Materials and Instruments
Equipment: Move The basic procedure of the cell membrane permeability assay can be divided into the following steps: Caveat Test tubes should be numbered according to the type of solution to be contained in the experiment, and pipettes should be numbered accordingly, so as not to be confused, in order to ensure the accuracy of the results. For more product details, please visit Aladdin Scientific website.
Test tubes, test tube rack, marker, dropper, carrier sheet, cover sheet, forceps, filter paper, microscope.
Reagents:
① 10% sheep erythrocyte suspension (take 10 ml of mouse blood added to 90 ml of saline and mix)
② rabbit red blood cell suspension or mouse red blood cell suspension
③ Distilled water
③ Distilled water ④ 0.17 mol/L NaCl solution
⑤ 0.17 mol/L NH4Cl solution ⑥ 0.32 mol/L glucose solution
⑥ 0.32 mol/L glucose solution ⑦ 0.32 mol/L glycerol solution
⑦ 0.32 mol/L glycerol
⑧ 0.8 mol/L methanol solution
⑨ 0.8 mol/L glycerol solution
⑩ Chloroform
⑪ M-buffer (Imidazole, 3.404 g; KCl, 3.7 g; MgCl2▪6 H2O, 101.65 mg; ECTA, 380.35 mg; EDTA, 29.224 mg; mercaptoethanol, 0.07 ml; glycerol, 297 ml; and distilled water to 1000 ml. pH was adjusted to 7.2 with 1mol/L HC1 at room temperature.

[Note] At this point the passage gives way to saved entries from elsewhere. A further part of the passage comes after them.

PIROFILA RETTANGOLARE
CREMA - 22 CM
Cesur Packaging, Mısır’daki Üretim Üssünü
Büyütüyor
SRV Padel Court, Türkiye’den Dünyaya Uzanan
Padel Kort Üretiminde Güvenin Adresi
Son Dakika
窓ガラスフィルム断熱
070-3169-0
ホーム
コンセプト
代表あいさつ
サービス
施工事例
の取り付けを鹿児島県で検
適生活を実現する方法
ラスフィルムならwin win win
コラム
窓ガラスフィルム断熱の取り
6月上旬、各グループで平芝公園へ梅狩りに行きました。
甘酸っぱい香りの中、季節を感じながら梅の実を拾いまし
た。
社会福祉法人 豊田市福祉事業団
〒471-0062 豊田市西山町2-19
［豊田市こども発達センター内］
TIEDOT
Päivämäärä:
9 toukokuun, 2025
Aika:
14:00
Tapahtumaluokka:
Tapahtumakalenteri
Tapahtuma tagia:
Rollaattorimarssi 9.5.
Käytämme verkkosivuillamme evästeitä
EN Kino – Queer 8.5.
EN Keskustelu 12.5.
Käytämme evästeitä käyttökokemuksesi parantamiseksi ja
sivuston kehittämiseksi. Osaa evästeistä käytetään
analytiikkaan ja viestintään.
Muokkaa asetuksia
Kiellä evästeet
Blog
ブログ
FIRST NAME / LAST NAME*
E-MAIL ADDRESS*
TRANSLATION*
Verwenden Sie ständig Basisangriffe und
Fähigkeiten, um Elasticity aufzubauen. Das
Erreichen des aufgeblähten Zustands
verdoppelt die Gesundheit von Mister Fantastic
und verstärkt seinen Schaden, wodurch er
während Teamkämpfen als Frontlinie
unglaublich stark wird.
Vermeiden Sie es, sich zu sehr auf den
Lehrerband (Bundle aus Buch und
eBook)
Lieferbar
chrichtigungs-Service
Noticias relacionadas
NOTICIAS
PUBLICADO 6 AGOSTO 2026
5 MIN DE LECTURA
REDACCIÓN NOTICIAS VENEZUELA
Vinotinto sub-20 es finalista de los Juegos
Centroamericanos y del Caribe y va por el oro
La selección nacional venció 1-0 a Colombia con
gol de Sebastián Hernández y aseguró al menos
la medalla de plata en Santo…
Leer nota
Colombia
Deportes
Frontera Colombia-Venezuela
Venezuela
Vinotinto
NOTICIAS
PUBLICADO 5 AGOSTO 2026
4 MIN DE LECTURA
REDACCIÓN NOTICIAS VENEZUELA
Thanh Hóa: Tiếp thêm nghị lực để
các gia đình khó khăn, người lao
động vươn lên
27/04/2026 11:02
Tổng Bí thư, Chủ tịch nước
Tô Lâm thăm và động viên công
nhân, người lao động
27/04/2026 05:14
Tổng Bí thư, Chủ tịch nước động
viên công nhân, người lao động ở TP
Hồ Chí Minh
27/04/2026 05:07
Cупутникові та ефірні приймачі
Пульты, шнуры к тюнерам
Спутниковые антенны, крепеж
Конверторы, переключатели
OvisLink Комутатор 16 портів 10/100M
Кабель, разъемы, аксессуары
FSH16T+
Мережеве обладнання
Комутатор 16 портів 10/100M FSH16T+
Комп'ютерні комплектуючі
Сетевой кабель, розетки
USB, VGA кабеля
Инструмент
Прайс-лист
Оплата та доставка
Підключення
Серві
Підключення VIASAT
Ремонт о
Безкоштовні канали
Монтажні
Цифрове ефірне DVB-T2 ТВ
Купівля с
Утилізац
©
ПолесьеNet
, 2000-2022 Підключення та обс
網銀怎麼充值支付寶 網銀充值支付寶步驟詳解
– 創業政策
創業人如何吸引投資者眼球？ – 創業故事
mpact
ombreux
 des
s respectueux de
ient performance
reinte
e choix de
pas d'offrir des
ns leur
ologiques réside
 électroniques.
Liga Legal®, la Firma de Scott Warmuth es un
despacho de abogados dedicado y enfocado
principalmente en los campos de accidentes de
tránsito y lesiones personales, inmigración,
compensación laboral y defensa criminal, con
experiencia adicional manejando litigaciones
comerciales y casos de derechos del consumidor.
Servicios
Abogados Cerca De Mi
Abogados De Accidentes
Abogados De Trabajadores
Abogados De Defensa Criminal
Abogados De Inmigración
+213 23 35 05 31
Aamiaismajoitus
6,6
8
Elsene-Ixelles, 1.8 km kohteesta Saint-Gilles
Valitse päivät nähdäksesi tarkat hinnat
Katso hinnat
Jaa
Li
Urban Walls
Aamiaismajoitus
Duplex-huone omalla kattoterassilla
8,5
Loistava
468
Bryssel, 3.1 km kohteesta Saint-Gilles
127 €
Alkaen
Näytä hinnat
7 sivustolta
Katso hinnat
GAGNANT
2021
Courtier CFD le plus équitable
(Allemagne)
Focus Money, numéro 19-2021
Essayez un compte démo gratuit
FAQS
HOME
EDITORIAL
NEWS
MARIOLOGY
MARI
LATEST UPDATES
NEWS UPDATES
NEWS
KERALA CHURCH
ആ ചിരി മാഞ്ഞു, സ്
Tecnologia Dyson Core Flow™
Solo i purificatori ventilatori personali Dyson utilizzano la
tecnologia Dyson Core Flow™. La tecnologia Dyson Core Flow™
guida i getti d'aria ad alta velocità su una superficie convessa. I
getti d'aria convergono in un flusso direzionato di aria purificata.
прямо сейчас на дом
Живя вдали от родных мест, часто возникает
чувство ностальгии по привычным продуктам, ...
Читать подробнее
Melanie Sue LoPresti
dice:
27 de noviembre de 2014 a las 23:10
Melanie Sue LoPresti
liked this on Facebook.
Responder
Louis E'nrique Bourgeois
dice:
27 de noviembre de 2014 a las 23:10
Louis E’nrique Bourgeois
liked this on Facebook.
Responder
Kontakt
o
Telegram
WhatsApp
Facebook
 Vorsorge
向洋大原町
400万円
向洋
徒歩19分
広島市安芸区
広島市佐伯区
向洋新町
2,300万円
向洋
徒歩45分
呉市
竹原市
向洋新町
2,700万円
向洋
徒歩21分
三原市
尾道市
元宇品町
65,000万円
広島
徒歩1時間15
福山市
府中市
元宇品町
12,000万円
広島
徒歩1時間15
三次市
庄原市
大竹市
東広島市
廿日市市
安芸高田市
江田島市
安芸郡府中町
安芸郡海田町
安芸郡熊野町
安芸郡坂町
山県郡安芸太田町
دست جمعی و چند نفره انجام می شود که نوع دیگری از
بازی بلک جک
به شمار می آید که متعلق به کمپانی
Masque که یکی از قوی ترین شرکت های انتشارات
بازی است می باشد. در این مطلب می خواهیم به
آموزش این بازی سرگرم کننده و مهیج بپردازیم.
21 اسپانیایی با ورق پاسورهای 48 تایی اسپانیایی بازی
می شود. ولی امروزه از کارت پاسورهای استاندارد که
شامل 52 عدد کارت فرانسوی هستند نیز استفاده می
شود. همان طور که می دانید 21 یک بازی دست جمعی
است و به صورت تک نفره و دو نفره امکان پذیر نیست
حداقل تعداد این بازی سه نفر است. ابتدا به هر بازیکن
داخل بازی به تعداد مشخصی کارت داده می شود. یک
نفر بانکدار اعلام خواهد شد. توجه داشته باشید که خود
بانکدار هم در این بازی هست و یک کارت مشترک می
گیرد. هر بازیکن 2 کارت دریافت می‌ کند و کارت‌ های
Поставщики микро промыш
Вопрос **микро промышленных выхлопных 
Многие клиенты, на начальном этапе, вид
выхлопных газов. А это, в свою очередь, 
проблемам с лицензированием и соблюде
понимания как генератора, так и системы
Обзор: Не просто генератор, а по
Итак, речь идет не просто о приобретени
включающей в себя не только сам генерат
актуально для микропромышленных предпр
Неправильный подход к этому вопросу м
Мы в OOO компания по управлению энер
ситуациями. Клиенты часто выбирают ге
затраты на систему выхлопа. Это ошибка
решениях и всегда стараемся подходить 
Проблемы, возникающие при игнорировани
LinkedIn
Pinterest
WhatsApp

Adjust pH to 7.2 with 1 mol/L HC1 and store at room temperature.)
⑫ 2% Triton X-100 solution (Measure 2 ml of Triton X-100 (polyethylene glycol octyl phenyl ether) solution and add 98 ml of M-buffer to it.)
A Gently shake a test tube containing a suspension of sheep's blood erythrocytes.
B Observe the hemolysis of erythrocytes in hypotonic solution Add 0.3 ml of erythrocyte suspension to a test tube, add 3 ml of distilled water, and shake gently to mix well, and observe the change of the color of the solution. Observe the change in color of the solution. Observe the change in color of the solution. If the solution changes from an opaque red color (you cannot see the writing on the paper at the back of the test tube) to a clarified red color (you can see the writing on the paper clearly at this point), hemolysis has occurred. Record the time.
C Determining the Selective Permeability of Red Blood Cells to Various Substances Take 8 test tubes and add 0.17 mol/L sodium chloride solution, 0.17 mol/L ammonium chloride solution, 0.32 mol/L glucose solution, 0.32 mol/L glycerol, 0.8 mol/L methanol solution, 0.8 mol/L glycerin solution, chloroform, and 3 ml each of 2% Triton X- 100 solution. 3 ml each of chloroform, 2% Triton X-100 solution, after labeling, each tube was filled with 2 drops of human erythrocyte suspension, mixed well and left at room temperature.